Cook InletFrom FY21 to FY22, Cook Inlet production, which Peltier noted is critical for in-state refineries, declined, down 11%, some 1,200 bpd.
A separate forecast for Cook Inlet was not included in the presentation, but the difference between the ANS forecast and the statewide numbers would indicate a Cook Inlet forecast of some 9,000 bpd for FY23.
The Fall Revenue Sources Book shows a forecast of 9,400 bpd of Cook Inlet crude in FY23, dropping to 8,500 bpd in FY24 and 8,700 bpd in FY25, and then increasing to 9,800 bpd in FY26 and 9,900 bpd in FY27, before declining to average 6,200 bpd at the end of the forecast period in FY32.
A reason for the FY26-FY27 increase is not given in the Revenue Sources Book, but the Middle Ground Shoal field has been shut-in by a leak in a fuel gas line since April 2021. The division has approved applications by Hilcorp Alaska, the field’s owner, for suspension of production at the field through the end of June.
Before that field can come back online the fuel gas pipeline issue needs to be addressed, and the Cook Inlet production forecast, which shows a small increase in FY25 before increasing substantially in the subsequent two fiscal years, may reflect the division’s expectation of when that field would come back online.
Middle Ground Shoal was averaging just over 1,200 bpd in the two months prior to the shut-in.
Peltier cited Middle Ground Shoal as a reason for decreases in Cook Inlet production and said increases FY21 and FY22 were due to work by Hilcorp at Beaver Creek, and the return to production of the Glacier Oil and Gas fields Redoubt Shoal and West McArthur River, which had been offline since May 2020 and came back online in September and October of 2021.
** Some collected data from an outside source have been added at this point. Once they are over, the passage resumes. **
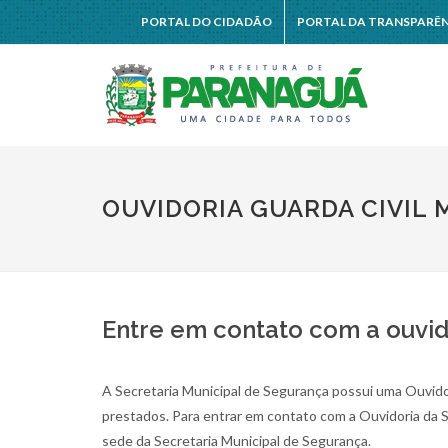
PORTAL DO CIDADÃO
PORTAL DA TRANSPARÊ
OUVIDORIA GUARDA CIVIL 
Entre em contato com a ouvid
A Secretaria Municipal de Segurança possui uma Ouvidor
prestados. Para entrar em contato com a Ouvidoria da 
sede da Secretaria Municipal de Segurança.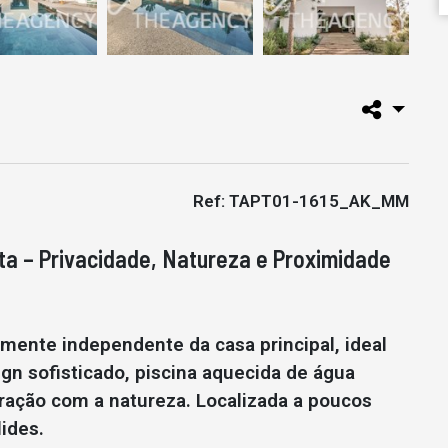
Ref: TAPT01-1615_AK_MM
a – Privacidade, Natureza e Proximidade
mente independente da casa principal, ideal
ign sofisticado, piscina aquecida de água
gração com a natureza. Localizada a poucos
ides.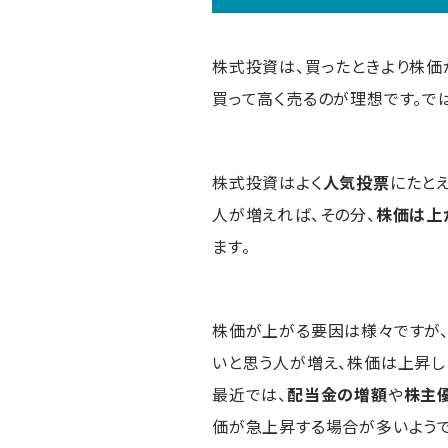
株式投資は、買ったときより株価
買って高く売るのが理想です。で
株式投資はよく
人気投票
にたと
人が増えれば、その分、
株価は上
ます。
株価が上がる要因は様々ですが、
いと思う人が増え、株価は上昇し
最近では、
配当金の増額
や
株主
価が急上昇する場合が多いようで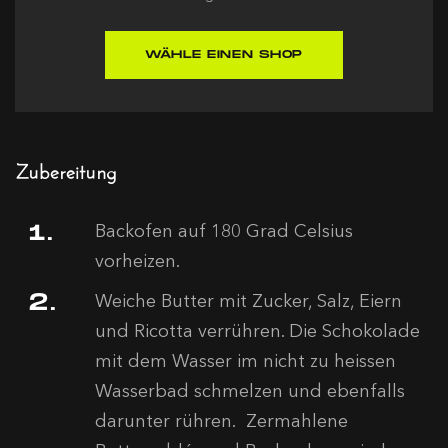
WÄHLE EINEN SHOP
Zubereitung
Backofen auf 180 Grad Celsius
vorheizen.
Weiche Butter mit Zucker, Salz, Eiern
und Ricotta verrühren. Die Schokolade
mit dem Wasser im nicht zu heissen
Wasserbad schmelzen und ebenfalls
darunter rühren. Zermahlene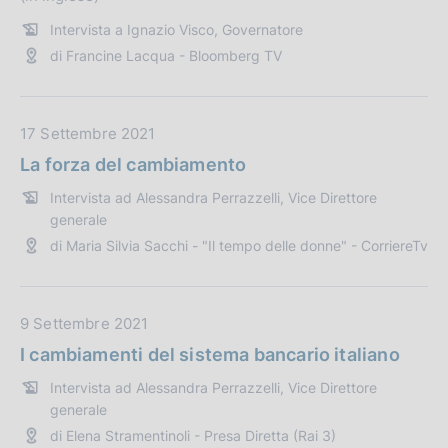
z
P
i
u
Intervista a Ignazio Visco, Governatore
o
b
di Francine Lacqua - Bloomberg TV
n
b
e
l
:
i
D
17 Settembre 2021
c
a
La forza del cambiamento
a
t
z
Intervista ad Alessandra Perrazzelli, Vice Direttore
a
i
generale
P
o
di Maria Silvia Sacchi - "Il tempo delle donne" - CorriereTv
u
n
b
e
b
:
D
9 Settembre 2021
l
a
i
I cambiamenti del sistema bancario italiano
t
c
Intervista ad Alessandra Perrazzelli, Vice Direttore
a
a
generale
P
z
di Elena Stramentinoli - Presa Diretta (Rai 3)
u
i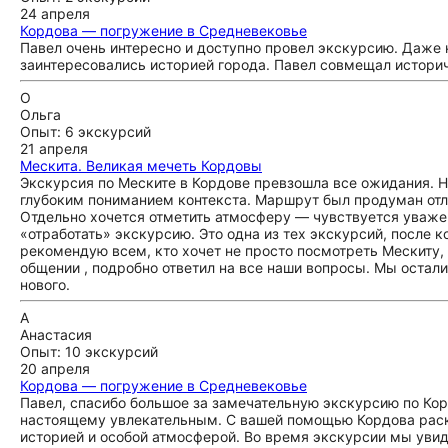
24 апреля
Кордова — погружение в Средневековье
Павел очень интересно и доступно провел экскурсию. Даже 
заинтересовались историей города. Павел совмещал историч
О
Ольга
Опыт: 6 экскурсий
21 апреля
Мескита. Великая мечеть Кордовы
Экскурсия по Меските в Кордове превзошла все ожидания. На
глубоким пониманием контекста. Маршрут был продуман отли
Отдельно хочется отметить атмосферу — чувствуется уважен
«отработать» экскурсию. Это одна из тех экскурсий, после 
рекомендую всем, кто хочет не просто посмотреть Мескиту, 
общении , подробно ответил на все наши вопросы. Мы остали
нового.
А
Анастасия
Опыт: 10 экскурсий
20 апреля
Кордова — погружение в Средневековье
Павел, спасибо большое за замечательную экскурсию по Ко
настоящему увлекательным. С вашей помощью Кордова раскр
историей и особой атмосферой. Во время экскурсии мы уви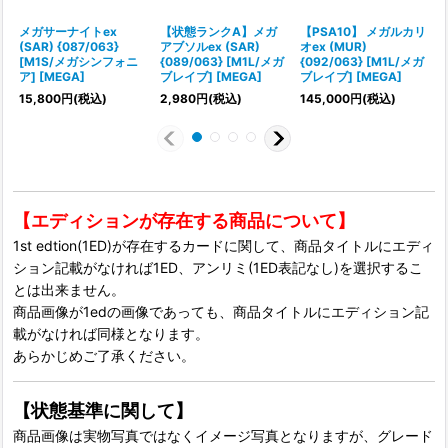
メガサーナイトex
【状態ランクA】メガ
【PSA10】 メガルカリ
(SAR) {087/063}
アブソルex (SAR)
オex (MUR)
[M1S/メガシンフォニ
{089/063} [M1L/メガ
{092/063} [M1L/メガ
ア] [MEGA]
ブレイブ] [MEGA]
ブレイブ] [MEGA]
15,800
円
(税込)
2,980
円
(税込)
145,000
円
(税込)
1
【エディションが存在する商品について】
1st edtion(1ED)が存在するカードに関して、商品タイトルにエディ
ション記載がなければ1ED、アンリミ(1ED表記なし)を選択するこ
とは出来ません。
商品画像が1edの画像であっても、商品タイトルにエディション記
載がなければ同様となります。
あらかじめご了承ください。
【状態基準に関して】
商品画像は実物写真ではなくイメージ写真となりますが、グレード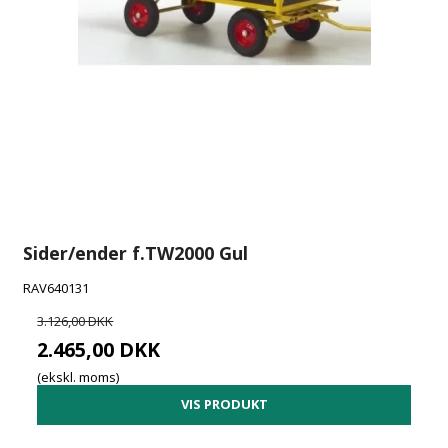
Sider/ender f.TW2000 Gul
RAV640131
3.126,00 DKK
2.465,00 DKK
(ekskl. moms)
VIS PRODUKT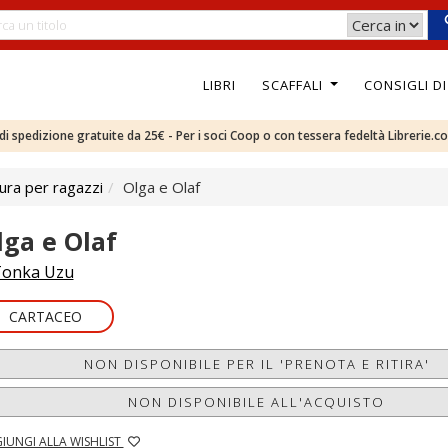
LIBRI
SCAFFALI
CONSIGLI D
e di spedizione gratuite da 25€ - Per i soci Coop o con tessera fedeltà Librerie.c
ura per ragazzi
Olga e Olaf
lga e Olaf
onka Uzu
CARTACEO
NON DISPONIBILE PER IL 'PRENOTA E RITIRA'
NON DISPONIBILE ALL'ACQUISTO
IUNGI ALLA WISHLIST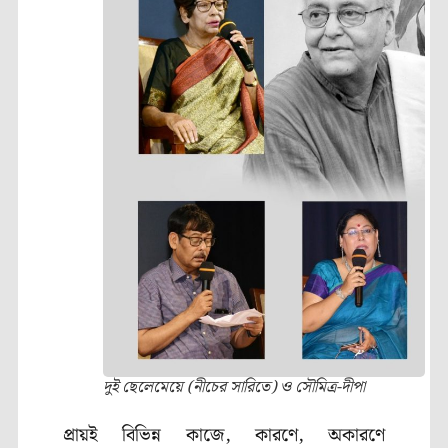
দুই ছেলেমেয়ে (নীচের সারিতে) ও সৌমিত্র-দীপা
প্রায়ই বিভিন্ন কাজে, কারণে, অকারণে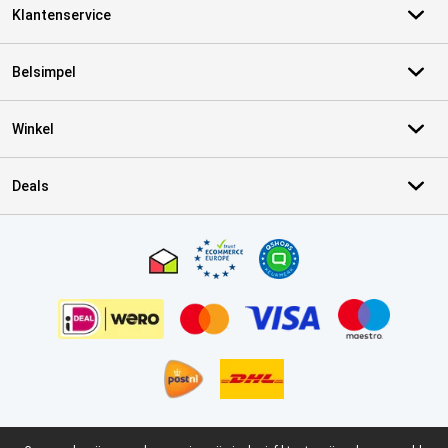
Klantenservice
Belsimpel
Winkel
Deals
Certificaten, betaalmethoden, bezorgingsdienst partners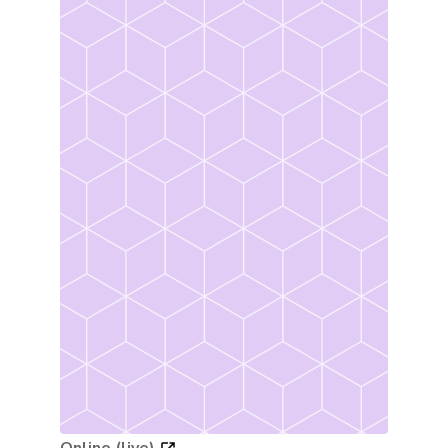
Online (live)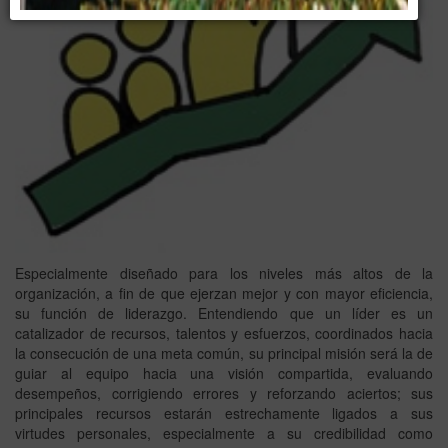
Especialmente diseñado para los niveles más altos de la
organización, a fin de que ejerzan mejor y con mayor eficiencia,
su función de liderazgo. Entendiendo que un líder es un
catalizador de recursos, talentos y esfuerzos, coordinados hacia
la consecución de una meta común, su principal misión será la de
guiar al equipo hacia una visión compartida, evaluando
desempeños, corrigiendo errores y reforzando aciertos; sus
principales recursos estarán estrechamente ligados a sus
virtudes personales, especialmente a su credibilidad como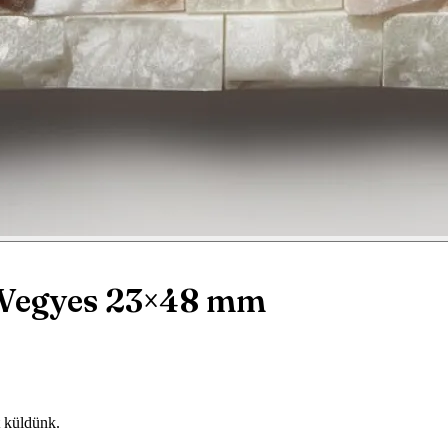
 Vegyes 23×48 mm
t küldünk.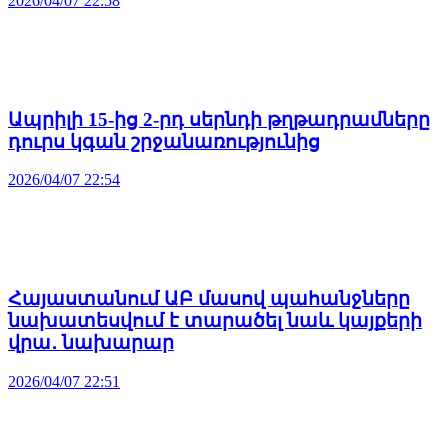
2026/04/07 22:58
Ապրիլի 15-ից 2-րդ սերնդի թղթադրամները
դուրս կգան շրջանառությունից
2026/04/07 22:54
Հայաստանում ԱԲ մասով պահանջները
նախատեսվում է տարածել նաև կայքերի
վրա․ նախարար
2026/04/07 22:51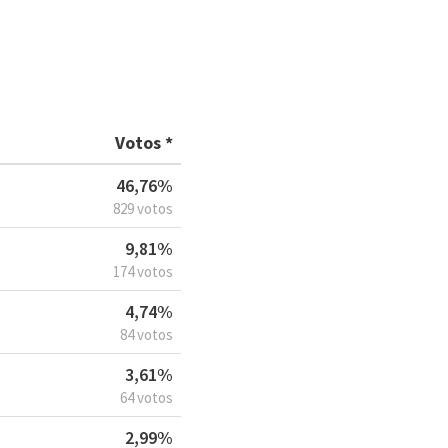
Votos *
46,76%
829 votos
9,81%
174 votos
4,74%
84 votos
3,61%
64 votos
2,99%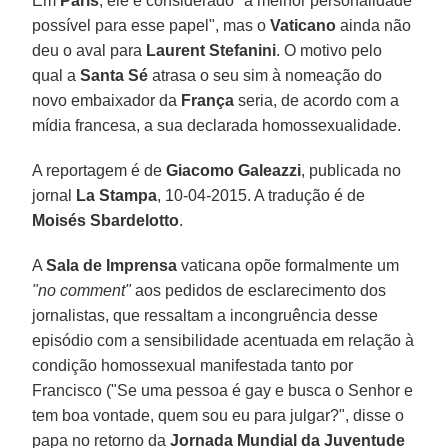
Em
Paris
, ele é considerado "a melhor personalidade
possível para esse papel", mas o
Vaticano
ainda não
deu o aval para
Laurent Stefanini
. O motivo pelo
qual a
Santa Sé
atrasa o seu sim à nomeação do
novo embaixador da
França
seria, de acordo com a
mídia francesa, a sua declarada homossexualidade.
A reportagem é de
Giacomo Galeazzi
, publicada no
jornal
La Stampa
, 10-04-2015. A tradução é de
Moisés Sbardelotto
.
A
Sala de Imprensa
vaticana opõe formalmente um
"no comment"
aos pedidos de esclarecimento dos
jornalistas, que ressaltam a incongruência desse
episódio com a sensibilidade acentuada em relação à
condição homossexual manifestada tanto por
Francisco ("Se uma pessoa é gay e busca o Senhor e
tem boa vontade, quem sou eu para julgar?", disse o
papa no retorno da
Jornada Mundial da Juventude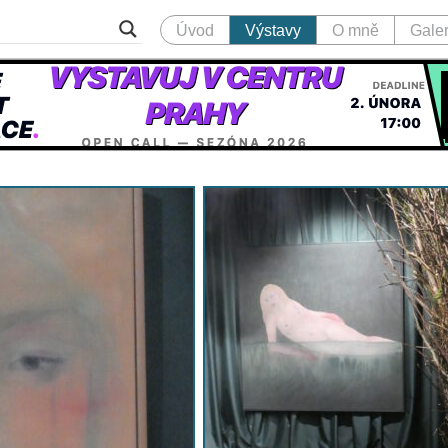
Úvod
Výstavy
O mně
Galer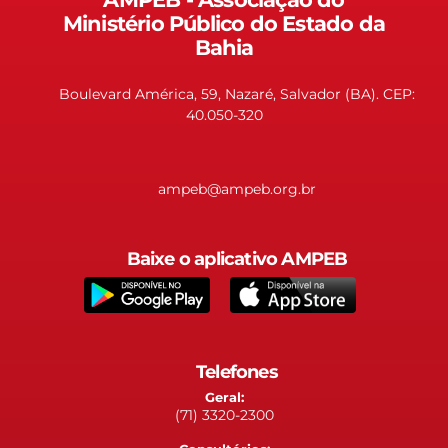
Ministério Público do Estado da
Bahia
Boulevard América, 59, Nazaré, Salvador (BA). CEP:
40.050-320
ampeb@ampeb.org.br
Baixe o aplicativo AMPEB
Telefones
Geral:
(71) 3320-2300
North Slope highlightsIn summarizing North Slope production for FY22 compared to FY21, Peltier said all production areas had year-on-year declines, with FY22 down some 2%, 9,570 bpd, for FY21.
At ConocoPhillips Alaska’s Alpine, there was a natural decline after flush production following an extended shut-in from 2020, and due to limited development drilling in FY22.
At Kuparuk and the Kuparuk satellites, managed and majority owned by ConocoPhillips, natural decline followed ending of natural gas liquids imports and associated enhanced oil recovery in early 2022. Offshore fields saw a natural reservoir decline.
FY21 to FY22 increases were in the National Petroleum Reserve-Alaska, where ConocoPhillips brought a second pad came online at Greater Mooses Tooth; at the Prudhoe Bay satellites (which, for production reporting purposes, include Hilcorp’s Milne Point), which had a 10% production growth from “consistent drilling efforts”; and at Hilcorp-operated Point Thomson, where an 8% growth was due to improved reliability of facilities.
The forecastIn forecasting, the division looked at publicly available well data and did “ground-up” decline curve forecasts for producing pools, based on Alaska Oil and Gas Conservation Commission data. There were some 37 producing pools in the state as of June 30.
The division also engaged with operators, and considered confidential data on 17 projects under development or under evaluation, with forecasts for those using confidential data from operators, with future volumes “adjusted and risked for scope of contribution, chance of occurrence and start date.”
Peltier said a reason the ANS production forecast shows gradual rather than jagged changes when plotted is because new projects are risked for volumes, start dates and likelihood.